In Oberriexingen gab es noch eine kleine, nicht ausgeschilderte Umleitung. Ich fand den Umweg aber schnell. Anschließend war mein Ziel Bietigheim-Bissingen. Dorthin fuhr man entlang der Straße, war aber durch einen kleinen Wald von ihr getrennt.

Von Bietigheim-Bissingen sah ich des Nachts jetzt nicht so besonders viel. Es war jetzt auch etwas kalt, so dass ich möglichst nicht mehr stehen blieb, sondern durchfuhr.

Ich kam hinter Bietigheim-Bissingen noch an einem Fussballspiel, einem Flutlichtspiel vorbei. Das mag ich immer sehr gerne. Diese nächtliche Stimmung versprüht irgendwie etwas gemütliches.

Denn im Gegensatz zu den Fussballern mache ich ja kein Sport. Ich fahre ja nur Fahrrad! Und das ist viel weniger anstrengend und hat zuweilen auch etwas meditatives.

Ich kam nun in Besigheim an. Die Stadt kannte ich schon vom Neckartalradweg. Wer Fotos von dort sehen will, kann das gerne hier tun, indem er auf den Link klickt. Eine schöne Altstadt hat Besigheim mit engen mittelalterlich anmutenden Gässchen.

Jedenfalls kommt nach Besigheim noch Walheim am Neckar. Dort fließt die Enz schließlich in den Neckar – genau zwischen Besigheim und Walheim. Gemarkungsmäßig ist man dann jedoch in Walheim.

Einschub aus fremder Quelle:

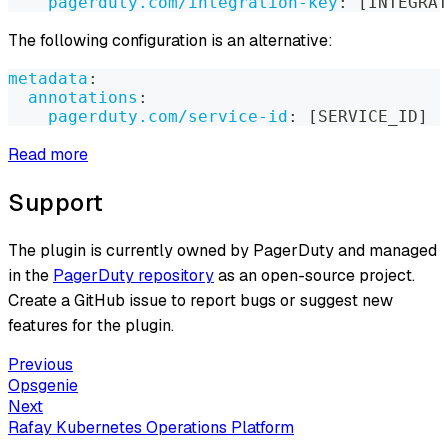
pagerduty.com/integration-key
:
[
INTEGRAT
The following configuration is an alternative:
metadata
:
annotations
:
pagerduty.com/service-id
:
[
SERVICE_ID
]
Read more
Support
The plugin is currently owned by PagerDuty and managed
in the
PagerDuty repository
as an open-source project.
Create a GitHub issue to report bugs or suggest new
features for the plugin.
Previous
Opsgenie
Next
Rafay Kubernetes Operations Platform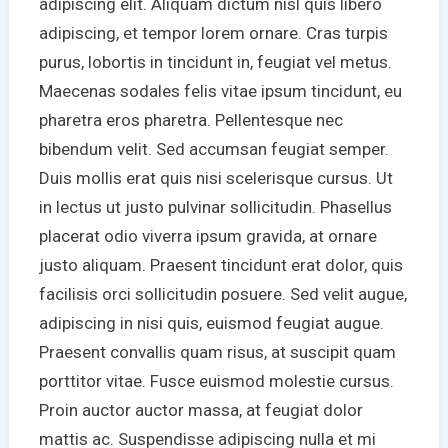
adipiscing elit. Aliquam dictum nisl quis libero
adipiscing, et tempor lorem ornare. Cras turpis
purus, lobortis in tincidunt in, feugiat vel metus.
Maecenas sodales felis vitae ipsum tincidunt, eu
pharetra eros pharetra. Pellentesque nec
bibendum velit. Sed accumsan feugiat semper.
Duis mollis erat quis nisi scelerisque cursus. Ut
in lectus ut justo pulvinar sollicitudin. Phasellus
placerat odio viverra ipsum gravida, at ornare
justo aliquam. Praesent tincidunt erat dolor, quis
facilisis orci sollicitudin posuere. Sed velit augue,
adipiscing in nisi quis, euismod feugiat augue.
Praesent convallis quam risus, at suscipit quam
porttitor vitae. Fusce euismod molestie cursus.
Proin auctor auctor massa, at feugiat dolor
mattis ac. Suspendisse adipiscing nulla et mi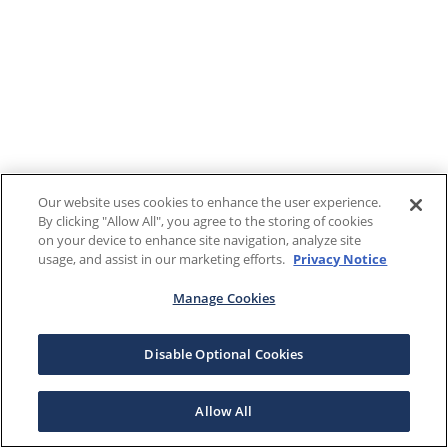
Our website uses cookies to enhance the user experience.
By clicking "Allow All", you agree to the storing of cookies
on your device to enhance site navigation, analyze site
usage, and assist in our marketing efforts.
Privacy Notice
Manage Cookies
Disable Optional Cookies
Allow All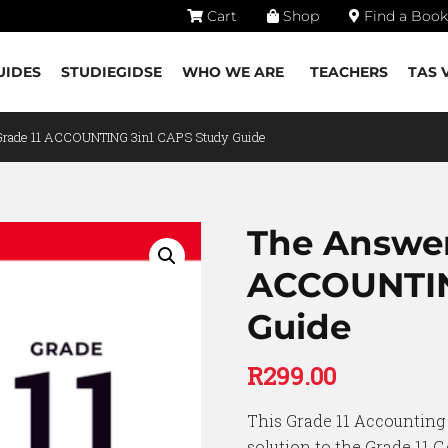
Cart
Shop
Find a Book
UIDES
STUDIEGIDSE
WHO WE ARE
TEACHERS
TAS 
Grade 11 ACCOUNTING 3in1 CAPS Study Guide
The Answer
ACCOUNTIN
Guide
R
299.00
This Grade 11 Accounting 
solution to the Grade 11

Dort suchte ich nur noch den Bahnhof, den man nach 2 Kilometern auch erreicht. Ich war im warmen Zug und fuhr schnell heim nach Tübingen.

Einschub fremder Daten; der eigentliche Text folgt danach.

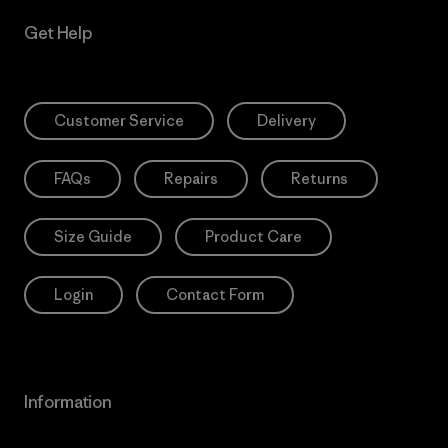
Get Help
Customer Service
Delivery
FAQs
Repairs
Returns
Size Guide
Product Care
Login
Contact Form
Information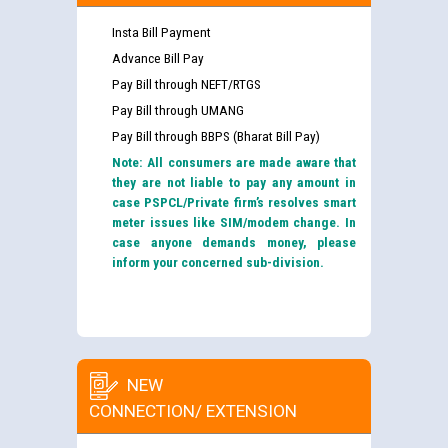
Insta Bill Payment
Advance Bill Pay
Pay Bill through NEFT/RTGS
Pay Bill through UMANG
Pay Bill through BBPS (Bharat Bill Pay)
Note: All consumers are made aware that
they are not liable to pay any amount in
case PSPCL/Private firm’s resolves smart
meter issues like SIM/modem change. In
case anyone demands money, please
inform your concerned sub-division.
NEW
CONNECTION/ EXTENSION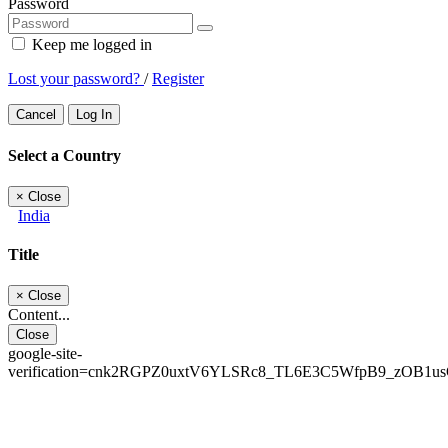
Password
Keep me logged in
Lost your password?
/
Register
Cancel
Log In
Select a Country
×
Close
India
Title
×
Close
Content...
Close
google-site-
verification=cnk2RGPZ0uxtV6YLSRc8_TL6E3C5WfpB9_zOB1u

Mein Fazit: Der Enztalradweg ist etwas besonderes, weil man durch so verschiedene landschaftliche Gebiete kommt. Auf den ersten Blick hat man gar nicht das Gefühl, dass diese Gebiete etwas miteinander zu tun hätten. Der Enztalradweg verbindet den tiefsten Nordscharzwald mit dem städtischen Pforzheim und dem württembergischen Neckartal.

Besigheim Walheim Neckar Enztalradweg
Besigheim am Neckar bei Nacht. Es waren dort nur noch 2 Kilometer bis ans Ziel nach Walheim am Neckar.